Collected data
────

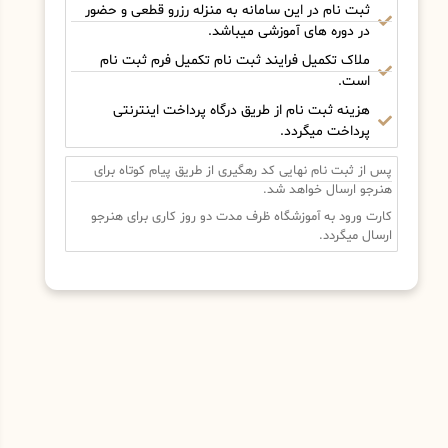
ثبت نام در این سامانه به منزله رزرو قطعی و حضور
در دوره های آموزشی میباشد.
ملاک تکمیل فرایند ثبت نام تکمیل فرم ثبت نام
است.
هزینه ثبت نام از طریق درگاه پرداخت اینترنتی
پرداخت میگردد.
پس از ثبت نام نهایی کد رهگیری از طریق پیام کوتاه برای
هنرجو ارسال خواهد شد.
کارت ورود به آموزشگاه ظرف مدت دو روز کاری برای هنرجو
ارسال میگردد.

────

== WHAT THE EXERCISE ASKS ==
The lines holding the word "پرداخت" are the answer. Find them in the entries and copy them.

== SOLUTION TO THIS TASK ==
هزینه ثبت نام از طریق درگاه پرداخت اینترنتی
پرداخت میگردد.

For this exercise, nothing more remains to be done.